BRADY: While Jindal is quick to change the topic, his name is frequently mentioned. He has an impressive resume. After college, a Rhodes Scholarship and a stint with a management-consulting firm, Jindal was appointed secretary of the Louisiana Department of Health and Hospitals. He was only 24 years old. At 33, he was elected to Congress and three years later, governor.

Jindal was widely praised for leading a huge, pre-hurricane evacuation three years after the failed response to Katrina. He also earned high marks for his response to BP's oil spill in 2010. And Jindal is very good at raising campaign money. John Maginnis writes the political newsletter "LaPolitics Weekly," in Baton Rouge.

JOHN MAGINNIS: Where he does his very best is in a - very small rooms filled with very rich people. He's great, you know?


MAGINNIS: He'll lighten their wallets every time.

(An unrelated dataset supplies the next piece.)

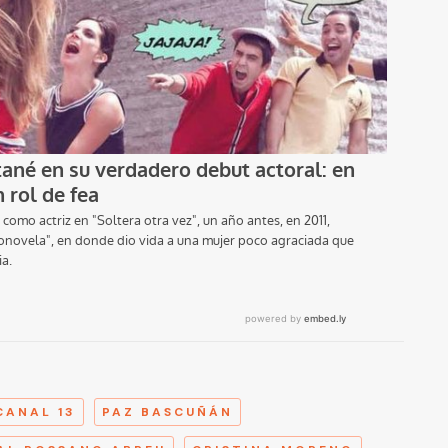
A
CANAL 13
PAZ BASCUÑÁN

BRADY: Maginnis says Jindal would be a safe pick for Mitt Romney, ideologically. Even though one-fifth of Louisiana residents don't have health insurance, Jindal is an unsparing critic of President Obama's health-care overhaul. He opposed the law's expansion of Medicaid. And Maginnis says in his second term as governor, Jindal has maintained his reputation as a fiscal conservative.

MAGINNIS: Most importantly for the Republicans, he has not raised taxes. And he's even, in one case, vetoed the renewal of a 4-cent cigarette tax - which there was absolutely no opposition to.

BRADY: That hard-line approach appeals to an important voting bloc in the Republican Party: conservative evangelical Christians. Jindal converted from Hinduism to Catholicism in his teens. Given his firm opposition to abortion rights and gay marriage, he's on good footing with evangelicals. As an Indian-American, he would add some sizzle to the Romney ticket, says Michael Cromartie with the Ethics and Public Policy Center.

MICHAEL CROMARTIE: I think there are many people in the Republican Party who want to be seen as an inclusive party. And so it would add, in the dynamic - running against President Obama - to have somebody of a different ethnicity.

BRADY: But, Cromartie says, there could be one problem: Jindal is only 41 years old.

CROMARTIE: And he has the benefit of looking like he's about 20. But that may not help him politically.

BRADY: Cromartie says he thinks Jindal is ready, but he suspects some voters would rather see a few more gray hairs before Bobby Jindal advances to a national office like vice president.